One of the requirements to receive a payout from A-Kasse is to be registered as a jobseeker at your local job centre or Photo: Mathias Eis/Ritzau Scanpix

What are the rules for unemployment benefits if you lose your job in Denmark?


If you become unemployed in Denmark you may be eligible for unemployment benefits comprising up to 90 percent of your previous salary.

This benefit, known as dagpenge, comes from membership of a private association known as an A-kasse, short for arbejdsløshedskasse, and doesn't automatically apply if you lose your job. You have to fulfil some requirements first in order to be eligible.

What is an A-Kasse?

Unemployment insurance in Denmark is voluntary so employees in Denmark are not automatically insured against unemployment. Instead, unemployment benefits are administered by private unemployment insurance funds known as A-kasser.

A-kasser are private associations that have been authorised by the Danish state to administer unemployment benefits. There are more than 20 A-kasser in Denmark which have different membership fees, specialisations, internal rules and membership benefits. You can choose either full-time of part-time membership and members pay a tax-deductible monthly fee.

If you are not an A-kasse member and become unemployed, your income will rely on the much more basic state benefit kontanthjælp.


Who can join an A-kasse?

To join an A-kasse, you have to be at least 18 years of age (or have completed a vocational education of at least 18 months), have more than two years left before reaching retirement age, and reside in Denmark. 

Danish nationals, EU/EEA nationals and third country nationals are eligible to join an A-kasse.

It should be noted that a residence permit issued for the purpose of work is likely to be withdrawn if the person holding the residence permit no longer is employed. In that case, third country nationals can apply for a job search permit (jobsøgningstilladelse).

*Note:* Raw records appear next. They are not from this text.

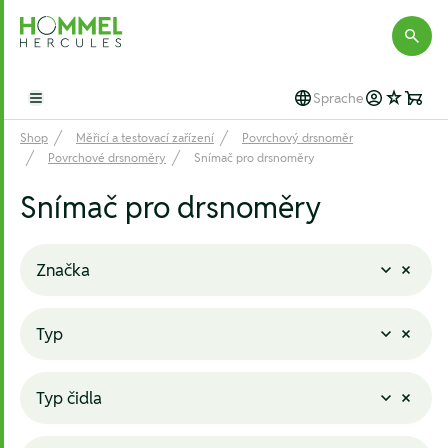
Hommel Hercules
Sprache
Open main menu
Shop
Měřicí a testovací zařízení
Povrchový drsnoměr
Povrchové drsnoměry
Snímač pro drsnoměry
Snímač pro drsnoměry
Značka
Typ
Typ čidla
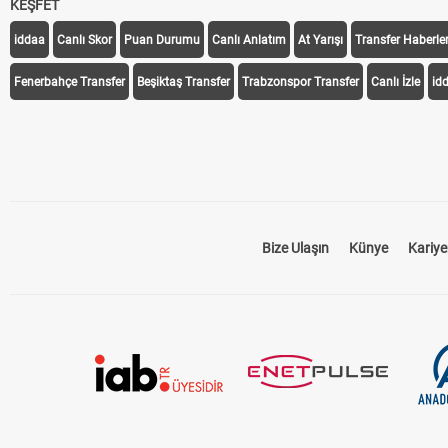
KEŞFET
iddaa
Canlı Skor
Puan Durumu
Canlı Anlatım
At Yarışı
Transfer Haberler
Fenerbahçe Transfer
Beşiktaş Transfer
Trabzonspor Transfer
Canlı İzle
id
Bize Ulaşın
Künye
Kariye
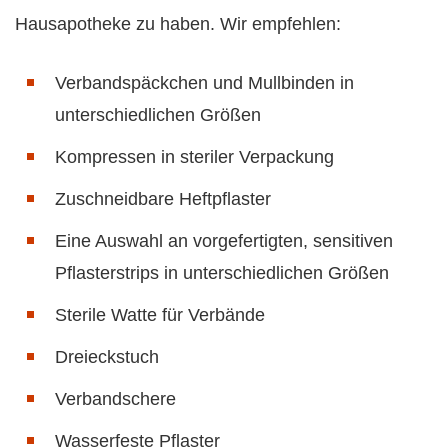
Hausapotheke zu haben. Wir empfehlen:
Verbandspäckchen und Mullbinden in
unterschiedlichen Größen
Kompressen in steriler Verpackung
Zuschneidbare Heftpflaster
Eine Auswahl an vorgefertigten, sensitiven
Pflasterstrips in unterschiedlichen Größen
Sterile Watte für Verbände
Dreieckstuch
Verbandschere
Wasserfeste Pflaster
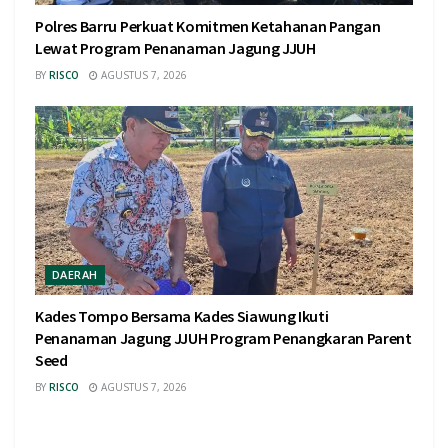
Polres Barru Perkuat Komitmen Ketahanan Pangan
Lewat Program Penanaman Jagung JJUH
BY
RISCO
AGUSTUS 7, 2026
DAERAH
Kades Tompo Bersama Kades Siawung Ikuti
Penanaman Jagung JJUH Program Penangkaran Parent
Seed
BY
RISCO
AGUSTUS 7, 2026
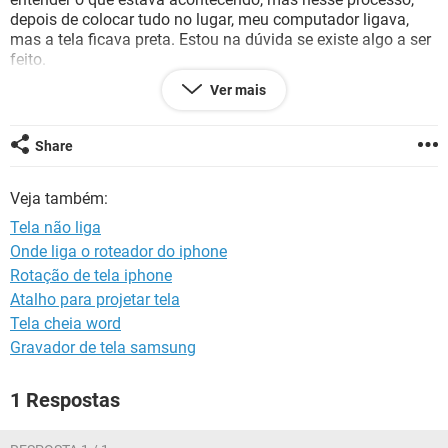
GUIA DE COMPRAS
depois de colocar tudo no lugar, meu computador ligava,
mas a tela ficava preta. Estou na dúvida se existe algo a ser
feito.
Ver mais
Meu notebook é um Samsung, modelo NP300E4C
Share
Configuração:
iPhone / Chrome 74.0.3729.121
Veja também:
Tela não liga
Onde liga o roteador do iphone
Rotação de tela iphone
Atalho para projetar tela
Tela cheia word
Gravador de tela samsung
1 Respostas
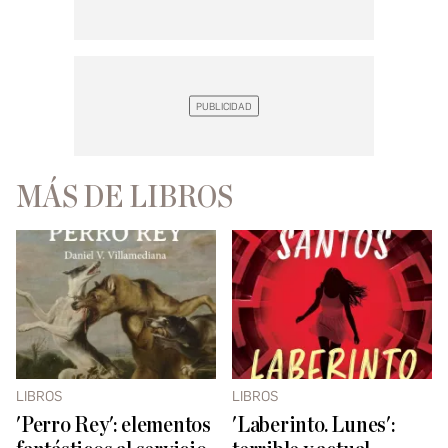
MÁS DE LIBROS
LIBROS
LIBROS
'Perro Rey': elementos
'Laberinto. Lunes':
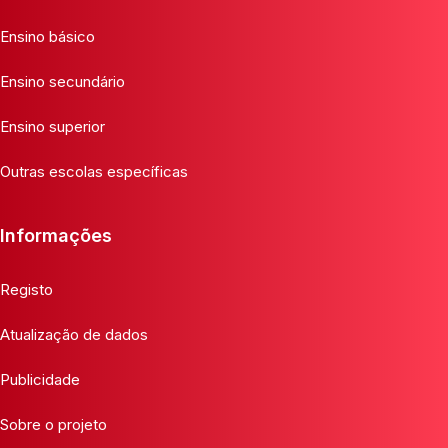
Ensino básico
Ensino secundário
Ensino superior
Outras escolas específicas
Informações
Registo
Atualização de dados
Publicidade
Sobre o projeto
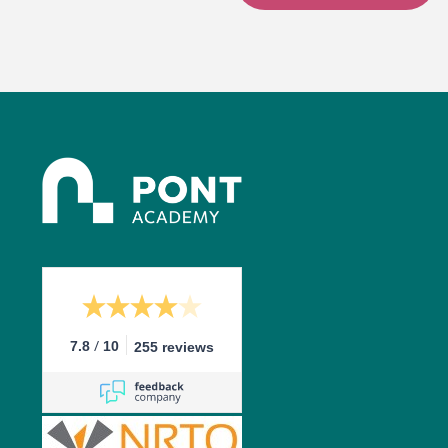
/
7.8
10
255 reviews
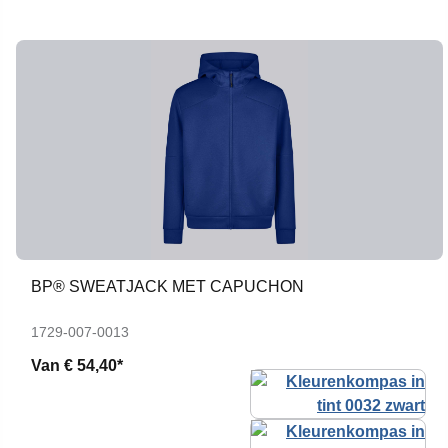
BP® SWEATJACK MET CAPUCHON
1729-007-0013
Van
€ 54,40*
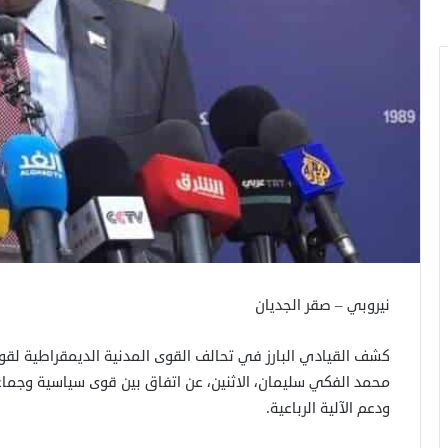
نيروبي – صقر الجديان
كشف القيادي البارز في تحالف القوى المدنية الديمقراطية لق
محمد الفكي سليمان، الاثنين، عن اتفاق بين قوى سياسية وجم
ودعم الآلية الرباعية.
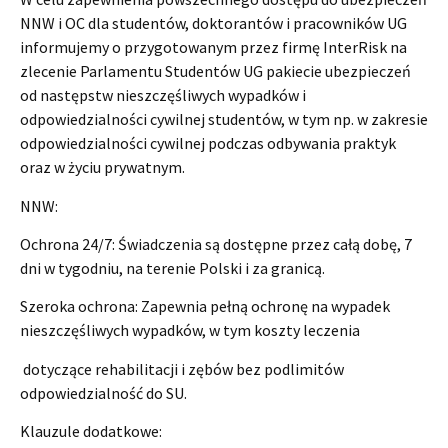
NNW i OC dla studentów, doktorantów i pracowników UG
informujemy o przygotowanym przez firmę InterRisk na
zlecenie Parlamentu Studentów UG pakiecie ubezpieczeń
od następstw nieszczęśliwych wypadków i
odpowiedzialności cywilnej studentów, w tym np. w zakresie
odpowiedzialności cywilnej podczas odbywania praktyk
oraz w życiu prywatnym.
NNW:
Ochrona 24/7: Świadczenia są dostępne przez całą dobę, 7
dni w tygodniu, na terenie Polski i za granicą.
Szeroka ochrona: Zapewnia pełną ochronę na wypadek
nieszczęśliwych wypadków, w tym koszty leczenia
dotyczące rehabilitacji i zębów bez podlimitów
odpowiedzialność do SU.
Klauzule dodatkowe:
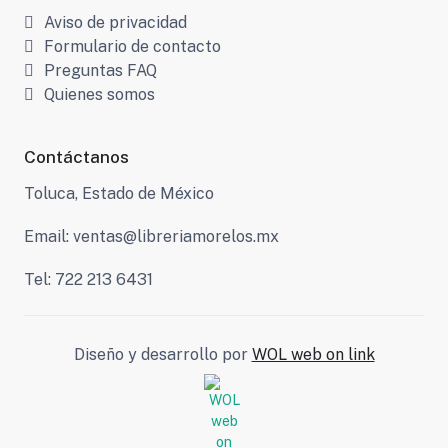
Aviso de privacidad
Formulario de contacto
Preguntas FAQ
Quienes somos
Contáctanos
Toluca, Estado de México
Email: ventas@libreriamorelos.mx
Tel: 722 213 6431
Diseño y desarrollo por
WOL web on link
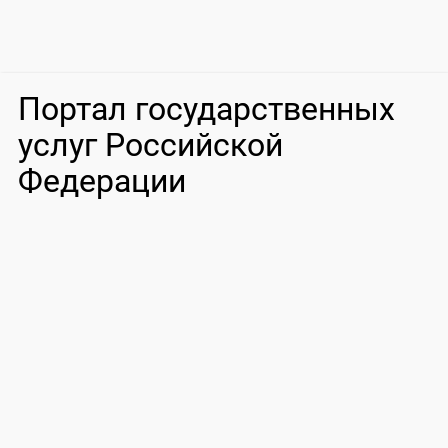
Портал государственных
услуг Российской
Федерации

READ ALSO: How can a work permit holder stay in Denmark after losing a job?

A condition for a job search permit, which gives six months to stay and search for a job in Denmark, is that you have been out of work through no fault of your own (uforskyldt ledig). For others, you can still receive unemployment benefits if you quit your job.


What are the requirements to receive unemployment benefits through A-Kasse?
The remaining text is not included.